The potential implications of the knowledge of freezing-tolerance do not seem to be lost on the agencies that fund research. One researcher with whom I talked had at one time worked on frost-tolerance in insects. He told me that after switching to work on vertebrate animals, “they practically threw the money at me.” I would probably have taken such money as well, if offered. But I confess to unease. The promise to make us immortal and the specter of frozen bodies in vats horrifies me. The unintended implications alone are all too obvious to need reiteration here. It is pure research, that which has no practical implication whatsoever, that enlivens the human spirit the most.

15


MICE IN WINTER

Even before I finished building my cabin in Maine, I could see that it had potential. Bubo, my tame great horned owl, chose to perch on the rafters rather than out in the woods, where he or she was harassed by the blue jays. Similarly in June the hordes of bloodsucking blackflies and horseflies left off their hot pursuit as soon as I crossed the doorstep. The cabin was a sanctuary for me in the summer. When winter came to the Maine woods, however, it suddenly became appealing to the wild local fauna, and many adopted my haven as their own.

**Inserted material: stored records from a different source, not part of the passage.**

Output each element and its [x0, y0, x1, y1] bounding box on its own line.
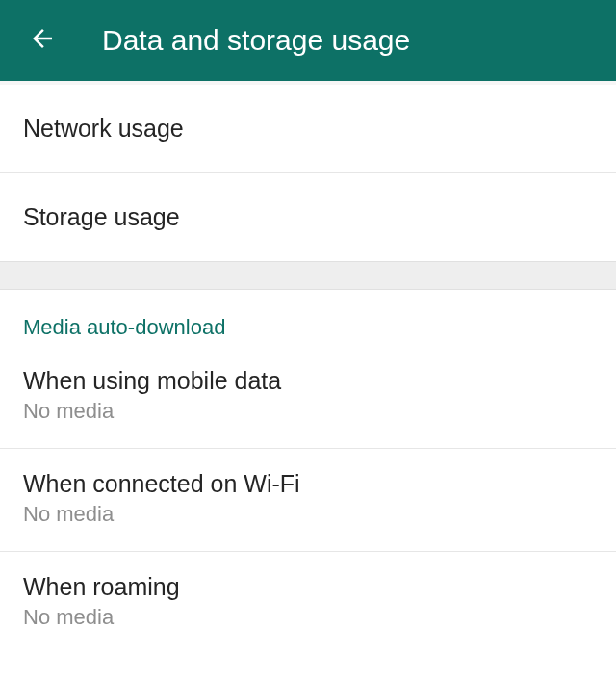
roaming-item[interactable]: When roaming No media [0, 552, 616, 654]
page-title: Data and storage usage [102, 24, 410, 57]
media-section-header: Media auto-download [0, 290, 616, 340]
mobile-data-item[interactable]: When using mobile data No media [0, 340, 616, 449]
wifi-item[interactable]: When connected on Wi-Fi No media [0, 449, 616, 552]
network-usage-item[interactable]: Network usage [0, 85, 616, 173]
back-button[interactable] [27, 25, 58, 56]
mobile-data-title: When using mobile data [23, 367, 593, 395]
mobile-data-subtitle: No media [23, 399, 593, 424]
roaming-title: When roaming [23, 573, 593, 601]
section-divider [0, 261, 616, 290]
app-bar: Data and storage usage [0, 0, 616, 81]
roaming-subtitle: No media [23, 605, 593, 630]
wifi-title: When connected on Wi-Fi [23, 470, 593, 498]
storage-usage-item[interactable]: Storage usage [0, 173, 616, 261]
arrow-left-icon [28, 24, 57, 57]
storage-usage-label: Storage usage [23, 203, 593, 231]
wifi-subtitle: No media [23, 502, 593, 527]
network-usage-label: Network usage [23, 115, 593, 143]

Masked shrews and red-backed voles, my occasional winter visitors from the subnivian zone, were only transient visitors. In contrast, white-footed mice took up permanent winter residence. For some reason they find the cabin congenial. But before I tell you more about them, I need to describe and identify them. According to Mason A. Walton, the so-called Hermit of Gloucester, who in 1903 wrote about them in his book, A Hermit’s Wild Friends or Eighteen Years in the Woods: “The white-footed mouse, unlike the house mouse, is a handsome fellow. He sports a chestnut coat, a white vest, reddish brown trousers, and white stockings. His eyes and ears are uncommonly large, causing his head to resemble a deer’s in miniature. This resemblance has bestowed upon him the name of ‘deer-mouse.’” (p. 118)

Deer mice juveniles have lead-gray pelage and white bellies. Unlike meadow voles or field mice, they also have long legs that allow them to bound like deer. There are, however, two species of closely related deer mice, and only one of them is the official deer mouse, Peromyscus maniculatus. The other is the white-footed mouse, Peromyscus leucopus.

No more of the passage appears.